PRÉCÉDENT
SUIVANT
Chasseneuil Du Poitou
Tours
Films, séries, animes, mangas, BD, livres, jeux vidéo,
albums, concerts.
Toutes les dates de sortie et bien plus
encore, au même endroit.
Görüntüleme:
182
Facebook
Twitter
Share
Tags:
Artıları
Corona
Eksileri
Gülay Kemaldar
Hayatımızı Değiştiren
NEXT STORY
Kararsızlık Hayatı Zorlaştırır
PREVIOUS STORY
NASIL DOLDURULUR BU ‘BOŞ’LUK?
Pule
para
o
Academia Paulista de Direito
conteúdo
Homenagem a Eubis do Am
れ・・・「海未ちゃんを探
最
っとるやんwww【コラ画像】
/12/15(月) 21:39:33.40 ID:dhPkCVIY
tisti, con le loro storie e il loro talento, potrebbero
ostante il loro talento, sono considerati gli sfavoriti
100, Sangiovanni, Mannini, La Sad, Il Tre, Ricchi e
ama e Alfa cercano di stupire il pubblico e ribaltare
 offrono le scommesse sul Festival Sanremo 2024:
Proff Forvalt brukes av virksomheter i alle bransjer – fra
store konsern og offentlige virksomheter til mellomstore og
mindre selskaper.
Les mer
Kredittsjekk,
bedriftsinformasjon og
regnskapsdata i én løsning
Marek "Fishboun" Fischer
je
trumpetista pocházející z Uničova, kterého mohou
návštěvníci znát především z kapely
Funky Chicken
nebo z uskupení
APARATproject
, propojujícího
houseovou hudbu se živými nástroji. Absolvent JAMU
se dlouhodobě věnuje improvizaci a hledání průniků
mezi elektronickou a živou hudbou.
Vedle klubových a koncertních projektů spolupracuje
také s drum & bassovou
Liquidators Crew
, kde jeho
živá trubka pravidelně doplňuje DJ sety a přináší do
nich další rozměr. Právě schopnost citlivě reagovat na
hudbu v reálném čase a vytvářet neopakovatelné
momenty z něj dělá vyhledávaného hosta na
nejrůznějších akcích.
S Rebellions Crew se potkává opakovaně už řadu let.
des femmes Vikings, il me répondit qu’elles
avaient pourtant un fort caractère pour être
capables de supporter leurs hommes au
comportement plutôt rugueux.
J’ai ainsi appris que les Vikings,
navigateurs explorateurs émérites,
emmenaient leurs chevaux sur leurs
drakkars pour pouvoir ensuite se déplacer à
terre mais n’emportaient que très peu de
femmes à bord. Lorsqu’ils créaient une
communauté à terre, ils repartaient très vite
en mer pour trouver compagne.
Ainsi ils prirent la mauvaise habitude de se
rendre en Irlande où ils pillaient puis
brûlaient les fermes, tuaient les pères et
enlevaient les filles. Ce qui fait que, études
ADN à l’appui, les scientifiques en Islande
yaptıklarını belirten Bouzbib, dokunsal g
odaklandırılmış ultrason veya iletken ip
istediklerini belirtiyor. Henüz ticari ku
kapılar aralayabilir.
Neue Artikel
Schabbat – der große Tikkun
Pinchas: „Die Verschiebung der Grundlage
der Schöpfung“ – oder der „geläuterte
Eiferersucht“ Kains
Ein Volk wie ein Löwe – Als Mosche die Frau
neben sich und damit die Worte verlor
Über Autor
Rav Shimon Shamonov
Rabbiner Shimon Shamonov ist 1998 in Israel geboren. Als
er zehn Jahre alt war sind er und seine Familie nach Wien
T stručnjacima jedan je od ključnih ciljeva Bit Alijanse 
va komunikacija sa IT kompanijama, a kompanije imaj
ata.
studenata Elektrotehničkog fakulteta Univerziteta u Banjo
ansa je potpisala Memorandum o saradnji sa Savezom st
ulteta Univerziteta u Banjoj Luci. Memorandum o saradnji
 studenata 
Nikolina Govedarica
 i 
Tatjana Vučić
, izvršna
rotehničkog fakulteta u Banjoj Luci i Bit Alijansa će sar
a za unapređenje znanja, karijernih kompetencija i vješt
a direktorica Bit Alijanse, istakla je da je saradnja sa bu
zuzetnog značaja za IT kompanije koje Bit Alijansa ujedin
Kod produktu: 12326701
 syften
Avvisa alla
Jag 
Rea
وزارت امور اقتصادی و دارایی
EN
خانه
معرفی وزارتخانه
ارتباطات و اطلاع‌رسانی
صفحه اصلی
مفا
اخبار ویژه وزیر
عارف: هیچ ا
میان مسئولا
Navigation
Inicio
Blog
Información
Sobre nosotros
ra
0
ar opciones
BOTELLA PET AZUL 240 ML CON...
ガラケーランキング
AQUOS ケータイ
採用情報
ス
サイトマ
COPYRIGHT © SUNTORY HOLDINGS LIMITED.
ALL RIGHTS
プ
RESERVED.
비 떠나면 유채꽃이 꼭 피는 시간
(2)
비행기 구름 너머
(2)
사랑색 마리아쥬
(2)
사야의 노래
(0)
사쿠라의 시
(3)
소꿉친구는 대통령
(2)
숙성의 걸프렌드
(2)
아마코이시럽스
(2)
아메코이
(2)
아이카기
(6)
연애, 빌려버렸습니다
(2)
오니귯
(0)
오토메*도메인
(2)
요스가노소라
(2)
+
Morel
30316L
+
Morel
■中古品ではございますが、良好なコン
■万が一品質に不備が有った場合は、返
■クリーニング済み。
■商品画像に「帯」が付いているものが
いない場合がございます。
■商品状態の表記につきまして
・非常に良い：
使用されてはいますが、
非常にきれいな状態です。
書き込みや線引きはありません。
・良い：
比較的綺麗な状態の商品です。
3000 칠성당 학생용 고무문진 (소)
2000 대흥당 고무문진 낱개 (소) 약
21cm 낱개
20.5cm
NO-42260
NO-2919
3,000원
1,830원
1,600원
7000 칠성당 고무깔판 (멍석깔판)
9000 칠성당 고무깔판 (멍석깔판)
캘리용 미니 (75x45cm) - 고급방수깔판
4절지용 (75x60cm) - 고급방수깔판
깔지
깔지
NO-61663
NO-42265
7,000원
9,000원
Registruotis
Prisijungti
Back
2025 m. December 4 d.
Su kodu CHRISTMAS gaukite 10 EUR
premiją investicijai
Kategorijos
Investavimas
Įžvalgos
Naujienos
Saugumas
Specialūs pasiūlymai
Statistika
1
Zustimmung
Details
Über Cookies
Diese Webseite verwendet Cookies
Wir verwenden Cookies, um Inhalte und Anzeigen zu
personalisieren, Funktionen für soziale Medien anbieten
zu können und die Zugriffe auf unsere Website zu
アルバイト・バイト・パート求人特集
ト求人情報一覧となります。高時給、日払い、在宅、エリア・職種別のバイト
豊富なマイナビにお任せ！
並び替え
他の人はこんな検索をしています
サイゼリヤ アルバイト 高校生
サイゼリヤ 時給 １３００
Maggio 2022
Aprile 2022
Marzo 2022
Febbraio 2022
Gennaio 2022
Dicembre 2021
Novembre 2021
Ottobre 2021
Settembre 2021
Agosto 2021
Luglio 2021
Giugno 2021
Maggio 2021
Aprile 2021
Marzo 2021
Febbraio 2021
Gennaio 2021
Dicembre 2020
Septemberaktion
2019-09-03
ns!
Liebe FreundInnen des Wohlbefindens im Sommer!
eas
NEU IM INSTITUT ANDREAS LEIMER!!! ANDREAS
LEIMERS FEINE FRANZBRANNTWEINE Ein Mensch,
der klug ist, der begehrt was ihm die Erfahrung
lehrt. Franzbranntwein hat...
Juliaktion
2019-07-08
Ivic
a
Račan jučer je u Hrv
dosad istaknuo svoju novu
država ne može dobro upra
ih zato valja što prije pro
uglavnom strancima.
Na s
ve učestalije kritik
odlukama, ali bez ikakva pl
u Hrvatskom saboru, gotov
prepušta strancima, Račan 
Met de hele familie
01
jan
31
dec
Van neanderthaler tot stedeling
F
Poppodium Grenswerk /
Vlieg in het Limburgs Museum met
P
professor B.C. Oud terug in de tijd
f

★ ★ ★ ★ ★ ★ ★

## What you have to do
Transcribe each record shown above, exactly.

## Your solution
PRÉCÉDENT
SUIVANT
Chasseneuil Du Poitou
Tours
Films, séries, animes, mangas, BD, livres, jeux vidéo,
albums, concerts.
Toutes les dates de sortie et bien plus
encore, au même endroit.
Görüntüleme:
182
Facebook
Twitter
Share
Tags:
Artıları
Corona
Eksileri
Gülay Kemaldar
Hayatımızı Değiştiren
NEXT STORY
Kararsızlık Hayatı Zorlaştırır
PREVIOUS STORY
NASIL DOLDURULUR BU ‘BOŞ’LUK?
Pule
para
o
Academia Paulista de Direito
conteúdo
Homenagem a Eubis do Am
れ・・・「海未ちゃんを探
最
っとるやんwww【コラ画像】
/12/15(月) 21:39:33.40 ID:dhPkCVIY
tisti, con le loro storie e il loro talento, potrebbero
ostante il loro talento, sono considerati gli sfavoriti
100, Sangiovanni, Mannini, La Sad, Il Tre, Ricchi e
ama e Alfa cercano di stupire il pubblico e ribaltare
 offrono le scommesse sul Festival Sanremo 2024:
Proff Forvalt brukes av virksomheter i alle bransjer – fra
store konsern og offentlige virksomheter til mellomstore og
mindre selskaper.
Les mer
Kredittsjekk,
bedriftsinformasjon og
regnskapsdata i én løsning
Marek "Fishboun" Fischer
je
trumpetista pocházející z Uničova, kterého mohou
návštěvníci znát především z kapely
Funky Chicken
nebo z uskupení
APARATproject
, propojujícího
houseovou hudbu se živými nástroji. Absolvent JAMU
se dlouhodobě věnuje improvizaci a hledání průniků
mezi elektronickou a živou hudbou.
Vedle klubových a koncertních projektů spolupracuje
také s drum & bassovou
Liquidators Crew
, kde jeho
živá trubka pravidelně doplňuje DJ sety a přináší do
nich další rozměr. Právě schopnost citlivě reagovat na
hudbu v reálném čase a vytvářet neopakovatelné
momenty z něj dělá vyhledávaného hosta na
nejrůznějších akcích.
S Rebellions Crew se potkává opakovaně už řadu let.
des femmes Vikings, il me répondit qu’elles
avaient pourtant un fort caractère pour être
capables de supporter leurs hommes au
comportement plutôt rugueux.
J’ai ainsi appris que les Vikings,
navigateurs explorateurs émérites,
emmenaient leurs chevaux sur leurs
drakkars pour pouvoir ensuite se déplacer à
terre mais n’emportaient que très peu de
femmes à bord. Lorsqu’ils créaient une
communauté à terre, ils repartaient très vite
en mer pour trouver compagne.
Ainsi ils prirent la mauvaise habitude de se
rendre en Irlande où ils pillaient puis
brûlaient les fermes, tuaient les pères et
enlevaient les filles. Ce qui fait que, études
ADN à l’appui, les scientifiques en Islande
yaptıklarını belirten Bouzbib, dokunsal g
odaklandırılmış ultrason veya iletken ip
istediklerini belirtiyor. Henüz ticari ku
kapılar aralayabilir.
Neue Artikel
Schabbat – der große Tikkun
Pinchas: „Die Verschiebung der Grundlage
der Schöpfung“ – oder der „geläuterte
Eiferersucht“ Kains
Ein Volk wie ein Löwe – Als Mosche die Frau
neben sich und damit die Worte verlor
Über Autor
Rav Shimon Shamonov
Rabbiner Shimon Shamonov ist 1998 in Israel geboren. Als
er zehn Jahre alt war sind er und seine Familie nach Wien
T stručnjacima jedan je od ključnih ciljeva Bit Alijanse 
va komunikacija sa IT kompanijama, a kompanije imaj
ata.
studenata Elektrotehničkog fakulteta Univerziteta u Banjo
ansa je potpisala Memorandum o saradnji sa Savezom st
ulteta Univerziteta u Banjoj Luci. Memorandum o saradnji
 studenata 
Nikolina Govedarica
 i 
Tatjana Vučić
, izvršna
rotehničkog fakulteta u Banjoj Luci i Bit Alijansa će sar
a za unapređenje znanja, karijernih kompetencija i vješt
a direktorica Bit Alijanse, istakla je da je saradnja sa bu
zuzetnog značaja za IT kompanije koje Bit Alijansa ujedin
Kod produktu: 12326701
 syften
Avvisa alla
Jag 
Rea
وزارت امور اقتصادی و دارایی
EN
خانه
معرفی وزارتخانه
ارتباطات و اطلاع‌رسانی
صفحه اصلی
مفا
اخبار ویژه وزیر
عارف: هیچ ا
میان مسئولا
Navigation
Inicio
Blog
Información
Sobre nosotros
ra
0
ar opciones
BOTELLA PET AZUL 240 ML CON...
ガラケーランキング
AQUOS ケータイ
採用情報
ス
サイトマ
COPYRIGHT © SUNTORY HOLDINGS LIMITED.
ALL RIGHTS
プ
RESERVED.
비 떠나면 유채꽃이 꼭 피는 시간
(2)
비행기 구름 너머
(2)
사랑색 마리아쥬
(2)
사야의 노래
(0)
사쿠라의 시
(3)
소꿉친구는 대통령
(2)
숙성의 걸프렌드
(2)
아마코이시럽스
(2)
아메코이
(2)
아이카기
(6)
연애, 빌려버렸습니다
(2)
오니귯
(0)
오토메*도메인
(2)
요스가노소라
(2)
+
Morel
30316L
+
Morel
■中古品ではございますが、良好なコン
■万が一品質に不備が有った場合は、返
■クリーニング済み。
■商品画像に「帯」が付いているものが
いない場合がございます。
■商品状態の表記につきまして
・非常に良い：
使用されてはいますが、
非常にきれいな状態です。
書き込みや線引きはありません。
・良い：
比較的綺麗な状態の商品です。
3000 칠성당 학생용 고무문진 (소)
2000 대흥당 고무문진 낱개 (소) 약
21cm 낱개
20.5cm
NO-42260
NO-2919
3,000원
1,830원
1,600원
7000 칠성당 고무깔판 (멍석깔판)
9000 칠성당 고무깔판 (멍석깔판)
캘리용 미니 (75x45cm) - 고급방수깔판
4절지용 (75x60cm) - 고급방수깔판
깔지
깔지
NO-61663
NO-42265
7,000원
9,000원
Registruotis
Prisijungti
Back
2025 m. December 4 d.
Su kodu CHRISTMAS gaukite 10 EUR
premiją investicijai
Kategorijos
Investavimas
Įžvalgos
Naujienos
Saugumas
Specialūs pasiūlymai
Statistika
1
Zustimmung
Details
Über Cookies
Diese Webseite verwendet Cookies
Wir verwenden Cookies, um Inhalte und Anzeigen zu
personalisieren, Funktionen für soziale Medien anbieten
zu können und die Zugriffe auf unsere Website zu
アルバイト・バイト・パート求人特集
ト求人情報一覧となります。高時給、日払い、在宅、エリア・職種別のバイト
豊富なマイナビにお任せ！
並び替え
他の人はこんな検索をしています
サイゼリヤ アルバイト 高校生
サイゼリヤ 時給 １３００
Maggio 2022
Aprile 2022
Marzo 2022
Febbraio 2022
Gennaio 2022
Dicembre 2021
Novembre 2021
Ottobre 2021
Settembre 2021
Agosto 2021
Luglio 2021
Giugno 2021
Maggio 2021
Aprile 2021
Marzo 2021
Febbraio 2021
Gennaio 2021
Dicembre 2020
Septemberaktion
2019-09-03
ns!
Liebe FreundInnen des Wohlbefindens im Sommer!
eas
NEU IM INSTITUT ANDREAS LEIMER!!! ANDREAS
LEIMERS FEINE FRANZBRANNTWEINE Ein Mensch,
der klug ist, der begehrt was ihm die Erfahrung
lehrt. Franzbranntwein hat...
Juliaktion
2019-07-08
Ivic
a
Račan jučer je u Hrv
dosad istaknuo svoju novu
država ne može dobro upra
ih zato valja što prije pro
uglavnom strancima.
Na s
ve učestalije kritik
odlukama, ali bez ikakva pl
u Hrvatskom saboru, gotov
prepušta strancima, Račan 
Met de hele familie
01
jan
31
dec
Van neanderthaler tot stedeling
F
Poppodium Grenswerk /
Vlieg in het Limburgs Museum met
P
professor B.C. Oud terug in de tijd
f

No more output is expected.